◆ Information provided ◆
Content starts
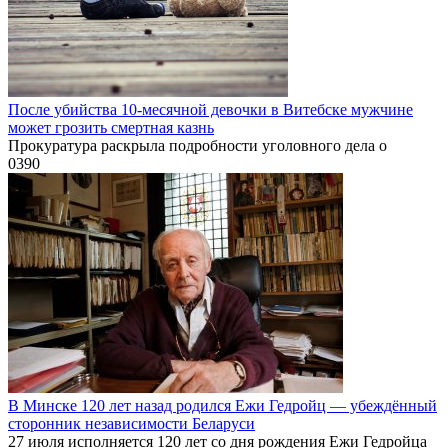
После убийства 10-месячной девочки в Витебске мужчине
может грозить смертная казнь
Прокуратура раскрыла подробности уголовного дела о
0
390
В Минске 120 лет назад родился Ежи Гедройц — убеждённый
сторонник независимости Беларуси
27 июля исполняется 120 лет со дня рождения Ежи Гедройца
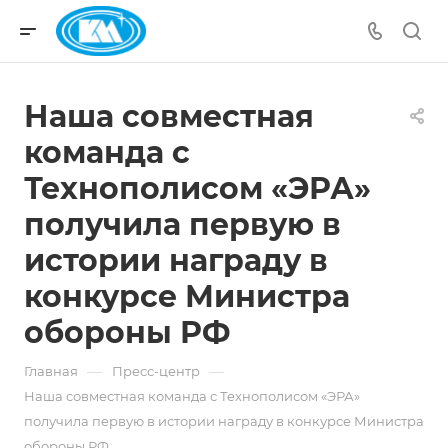
Наша совместная
команда с
Технополисом «ЭРА»
получила первую в
истории награду в
конкурсе Министра
обороны РФ
—
—
Главная
Пресс-центр
Наша совместная команда с Технополисом «ЭРА»
получила первую в истории награду в конкурсе Министра
обороны РФ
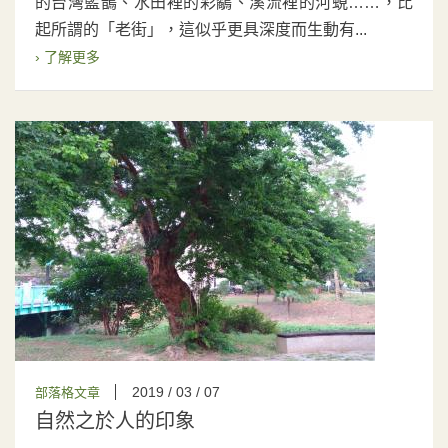
的台灣藍鵲、水田裡的彩鷸、溪流裡的河蜆……，比
起所謂的「老街」，這似乎更具深度而生動有...
› 了解更多
2019 / 03 / 07
部落格文章
自然之於人的印象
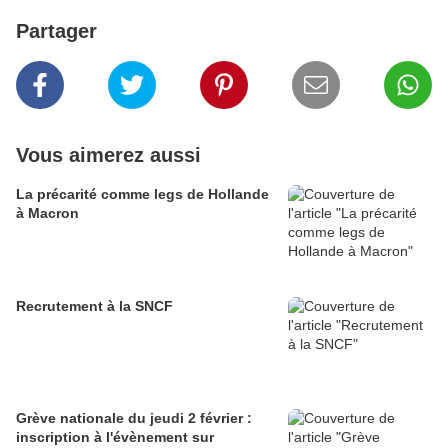
Partager
Vous aimerez aussi
La précarité comme legs de Hollande
à Macron
Recrutement à la SNCF
Grève nationale du jeudi 2 février :
inscription à l'évènement sur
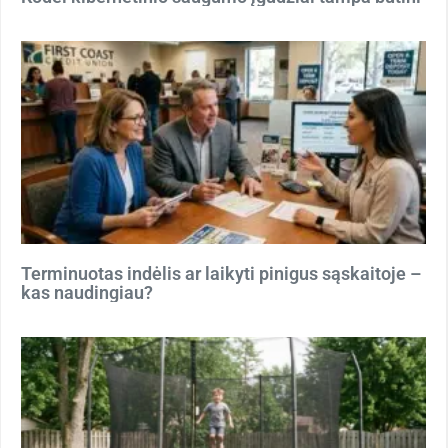
Terminuotas indėlis ar laikyti pinigus sąskaitoje –
kas naudingiau?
Content ends
◆ Task instructions ◆
From the line containing "получила первую в истории" to the last line of the entries, output every line exactly as written, but leave out the pictures.

◆ Written response ◆
получила первую в истории награду в конкурсе Министра
обороны РФ
的台灣藍鵲、水田裡的彩鷸、溪流裡的河蜆……，比
起所謂的「老街」，這似乎更具深度而生動有...
› 了解更多
2019 / 03 / 07
部落格文章
自然之於人的印象
Partager
Vous aimerez aussi
La précarité comme legs de Hollande
à Macron
Recrutement à la SNCF
Grève nationale du jeudi 2 février :
inscription à l'évènement sur
Terminuotas indėlis ar laikyti pinigus sąskaitoje –
kas naudingiau?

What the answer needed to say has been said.